Now nearly a year after he won the most votes in Zimbabwe’s disputed presidential election, he is set to become Zimbabwe’s prime minister as part of a long-delayed power-sharing agreement that allows Mugabe to remain president.
Tsvangirai, 56, a former trade union leader turned political activist, has emerged as the strongest challenger Mugabe has faced since taking power at independence from Britain in 1980.
Western governments have viewed Tsvangirai as an antidote to decades of dictatorial rule in Zimbabwe. But at home, some wonder how the soft-spoken, easygoing Tsvangirai can share power with Mugabe, who has rarely blinked at using violence to get his way.

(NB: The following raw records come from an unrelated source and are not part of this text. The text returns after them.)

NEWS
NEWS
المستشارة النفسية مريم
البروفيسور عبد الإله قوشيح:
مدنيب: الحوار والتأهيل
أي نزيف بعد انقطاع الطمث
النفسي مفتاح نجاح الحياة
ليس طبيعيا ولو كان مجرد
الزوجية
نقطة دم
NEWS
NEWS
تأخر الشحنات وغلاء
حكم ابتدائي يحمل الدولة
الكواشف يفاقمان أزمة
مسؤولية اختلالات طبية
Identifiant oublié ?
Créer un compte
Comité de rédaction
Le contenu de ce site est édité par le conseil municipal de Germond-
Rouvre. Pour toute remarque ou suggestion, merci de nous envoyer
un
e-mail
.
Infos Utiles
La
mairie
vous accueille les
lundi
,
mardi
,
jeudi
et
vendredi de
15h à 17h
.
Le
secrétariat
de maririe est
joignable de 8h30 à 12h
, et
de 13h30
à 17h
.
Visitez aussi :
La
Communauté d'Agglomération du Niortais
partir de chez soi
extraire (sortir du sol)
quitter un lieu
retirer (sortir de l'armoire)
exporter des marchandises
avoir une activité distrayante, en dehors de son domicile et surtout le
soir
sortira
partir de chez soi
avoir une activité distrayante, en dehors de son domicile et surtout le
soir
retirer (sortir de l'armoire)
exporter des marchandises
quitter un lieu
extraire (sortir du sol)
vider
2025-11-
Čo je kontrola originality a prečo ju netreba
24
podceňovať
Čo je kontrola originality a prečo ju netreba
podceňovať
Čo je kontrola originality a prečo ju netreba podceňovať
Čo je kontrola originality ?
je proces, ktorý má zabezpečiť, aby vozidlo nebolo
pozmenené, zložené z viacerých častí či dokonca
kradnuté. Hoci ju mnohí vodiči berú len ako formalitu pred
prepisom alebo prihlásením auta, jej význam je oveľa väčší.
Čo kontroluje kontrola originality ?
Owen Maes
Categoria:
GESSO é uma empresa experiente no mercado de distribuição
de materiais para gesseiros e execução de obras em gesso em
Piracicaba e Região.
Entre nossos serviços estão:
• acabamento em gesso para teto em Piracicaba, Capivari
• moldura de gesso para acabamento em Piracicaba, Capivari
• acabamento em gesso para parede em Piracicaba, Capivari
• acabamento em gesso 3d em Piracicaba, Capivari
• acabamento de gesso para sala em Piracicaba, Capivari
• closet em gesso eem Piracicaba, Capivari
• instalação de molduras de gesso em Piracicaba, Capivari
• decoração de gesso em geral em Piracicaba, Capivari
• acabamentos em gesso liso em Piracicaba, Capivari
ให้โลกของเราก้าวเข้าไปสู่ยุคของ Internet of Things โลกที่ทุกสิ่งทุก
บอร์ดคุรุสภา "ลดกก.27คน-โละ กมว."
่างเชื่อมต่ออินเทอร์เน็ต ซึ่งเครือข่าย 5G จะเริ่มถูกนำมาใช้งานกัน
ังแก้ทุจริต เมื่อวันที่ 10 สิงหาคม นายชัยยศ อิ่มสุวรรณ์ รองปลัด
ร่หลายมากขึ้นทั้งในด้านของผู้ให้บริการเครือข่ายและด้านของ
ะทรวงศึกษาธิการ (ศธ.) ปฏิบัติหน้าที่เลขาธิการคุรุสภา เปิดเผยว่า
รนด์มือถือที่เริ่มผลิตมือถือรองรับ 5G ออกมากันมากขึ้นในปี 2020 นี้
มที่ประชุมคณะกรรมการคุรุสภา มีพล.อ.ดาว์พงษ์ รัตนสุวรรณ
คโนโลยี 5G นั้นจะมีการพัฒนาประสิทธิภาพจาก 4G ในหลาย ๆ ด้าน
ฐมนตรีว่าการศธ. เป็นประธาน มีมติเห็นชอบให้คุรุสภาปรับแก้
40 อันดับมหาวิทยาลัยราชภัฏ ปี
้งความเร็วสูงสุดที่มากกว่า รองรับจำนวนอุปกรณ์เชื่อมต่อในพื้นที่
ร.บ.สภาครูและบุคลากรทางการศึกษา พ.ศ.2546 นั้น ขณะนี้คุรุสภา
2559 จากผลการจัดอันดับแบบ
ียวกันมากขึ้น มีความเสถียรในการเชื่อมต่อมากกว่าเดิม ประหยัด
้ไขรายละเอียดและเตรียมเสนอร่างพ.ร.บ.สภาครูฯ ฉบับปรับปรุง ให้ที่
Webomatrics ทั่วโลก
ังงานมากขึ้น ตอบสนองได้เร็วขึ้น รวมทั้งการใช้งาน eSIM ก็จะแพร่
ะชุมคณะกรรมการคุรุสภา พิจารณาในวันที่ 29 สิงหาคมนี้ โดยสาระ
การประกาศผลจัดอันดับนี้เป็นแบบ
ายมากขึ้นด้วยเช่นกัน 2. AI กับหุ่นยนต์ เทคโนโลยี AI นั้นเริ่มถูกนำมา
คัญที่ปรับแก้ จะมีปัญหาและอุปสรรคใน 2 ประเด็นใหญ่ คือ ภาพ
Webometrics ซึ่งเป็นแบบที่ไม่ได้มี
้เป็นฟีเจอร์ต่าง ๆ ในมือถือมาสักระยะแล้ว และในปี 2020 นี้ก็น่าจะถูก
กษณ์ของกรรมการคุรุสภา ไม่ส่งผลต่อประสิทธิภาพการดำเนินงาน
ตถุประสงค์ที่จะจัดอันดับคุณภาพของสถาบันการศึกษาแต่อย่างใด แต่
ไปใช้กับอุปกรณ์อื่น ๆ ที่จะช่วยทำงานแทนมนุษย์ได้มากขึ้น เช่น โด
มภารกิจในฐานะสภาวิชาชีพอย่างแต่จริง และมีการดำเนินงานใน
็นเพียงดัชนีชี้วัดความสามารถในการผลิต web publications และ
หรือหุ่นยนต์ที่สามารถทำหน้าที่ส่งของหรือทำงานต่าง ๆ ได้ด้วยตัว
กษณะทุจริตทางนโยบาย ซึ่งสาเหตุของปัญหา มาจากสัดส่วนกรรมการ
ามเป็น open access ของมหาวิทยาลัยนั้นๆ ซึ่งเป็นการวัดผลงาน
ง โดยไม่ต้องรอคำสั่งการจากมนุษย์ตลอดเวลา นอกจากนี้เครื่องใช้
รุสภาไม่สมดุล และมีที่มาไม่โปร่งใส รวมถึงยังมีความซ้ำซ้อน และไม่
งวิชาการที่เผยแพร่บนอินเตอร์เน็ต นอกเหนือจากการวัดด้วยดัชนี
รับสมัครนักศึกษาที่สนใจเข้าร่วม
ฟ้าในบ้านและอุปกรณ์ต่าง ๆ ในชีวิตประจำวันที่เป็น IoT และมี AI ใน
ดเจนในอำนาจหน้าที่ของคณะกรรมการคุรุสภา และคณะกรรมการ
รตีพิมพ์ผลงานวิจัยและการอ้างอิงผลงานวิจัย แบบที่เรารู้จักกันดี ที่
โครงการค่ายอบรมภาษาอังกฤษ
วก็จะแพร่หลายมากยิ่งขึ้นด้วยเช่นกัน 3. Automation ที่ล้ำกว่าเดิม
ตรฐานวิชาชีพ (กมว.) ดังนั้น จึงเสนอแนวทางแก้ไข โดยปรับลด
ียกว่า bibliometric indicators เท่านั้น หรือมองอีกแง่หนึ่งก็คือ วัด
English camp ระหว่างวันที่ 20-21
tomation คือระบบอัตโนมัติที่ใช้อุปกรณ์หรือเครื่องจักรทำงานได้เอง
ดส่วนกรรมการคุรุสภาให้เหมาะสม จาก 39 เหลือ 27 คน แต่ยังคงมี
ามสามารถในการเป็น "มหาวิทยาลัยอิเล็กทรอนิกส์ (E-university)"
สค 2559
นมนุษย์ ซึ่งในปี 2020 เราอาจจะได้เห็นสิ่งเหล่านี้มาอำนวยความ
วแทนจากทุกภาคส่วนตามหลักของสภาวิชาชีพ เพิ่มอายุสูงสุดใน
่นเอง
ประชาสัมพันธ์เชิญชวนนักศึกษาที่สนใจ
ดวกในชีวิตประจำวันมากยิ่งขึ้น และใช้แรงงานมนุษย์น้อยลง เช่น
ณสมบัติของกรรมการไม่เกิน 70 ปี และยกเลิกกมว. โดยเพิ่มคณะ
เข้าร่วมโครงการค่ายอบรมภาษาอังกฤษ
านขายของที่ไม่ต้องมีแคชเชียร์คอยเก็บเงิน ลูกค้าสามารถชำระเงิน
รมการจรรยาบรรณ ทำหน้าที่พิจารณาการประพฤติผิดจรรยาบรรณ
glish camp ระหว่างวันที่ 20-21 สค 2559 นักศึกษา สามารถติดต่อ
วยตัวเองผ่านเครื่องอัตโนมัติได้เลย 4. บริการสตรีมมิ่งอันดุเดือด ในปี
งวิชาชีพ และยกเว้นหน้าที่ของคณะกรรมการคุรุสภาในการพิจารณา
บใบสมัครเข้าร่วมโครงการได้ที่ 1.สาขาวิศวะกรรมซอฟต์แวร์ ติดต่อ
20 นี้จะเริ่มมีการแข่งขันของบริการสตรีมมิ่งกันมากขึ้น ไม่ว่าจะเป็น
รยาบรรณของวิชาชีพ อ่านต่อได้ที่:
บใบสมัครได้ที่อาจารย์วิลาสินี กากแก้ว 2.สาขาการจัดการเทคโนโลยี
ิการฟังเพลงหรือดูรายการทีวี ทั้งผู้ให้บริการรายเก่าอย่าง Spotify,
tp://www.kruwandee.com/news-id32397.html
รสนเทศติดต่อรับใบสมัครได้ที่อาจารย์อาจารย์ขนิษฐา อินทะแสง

Tsvangirai has faced the violence personally. In March 2007, police beat and tortured Tsvangirai during and after his arrest for attending an opposition meeting the government had banned. Images shown on news broadcasts around the world of his bruised and bloodied face came to symbolize the challenges his movement faced.
In one of the attempts on his life, unidentified assailants tried to throw Tsvangirai from a 10th-floor window.
He was imprisoned for six weeks in 1989 on allegations of spying for South Africa. In 2003, after an 18-month trial, Tsvangirai was acquitted of treason in a case stemming from an alleged a plot to assassinate Mugabe. Treason carries the death penalty in Zimbabwe.
Tsvangirai had triumphed over Mugabe in the first round of presidential polling last March but not by the margin needed to avoid a runoff. Tsvangirai’s party also toppled Mugabe’s party from control of parliament for the first time since independence in that March vote.
Then Mugabe’s police, soldiers and party militants attacked opposition supporters, leading Tsvangirai to drop out of the June presidential runoff.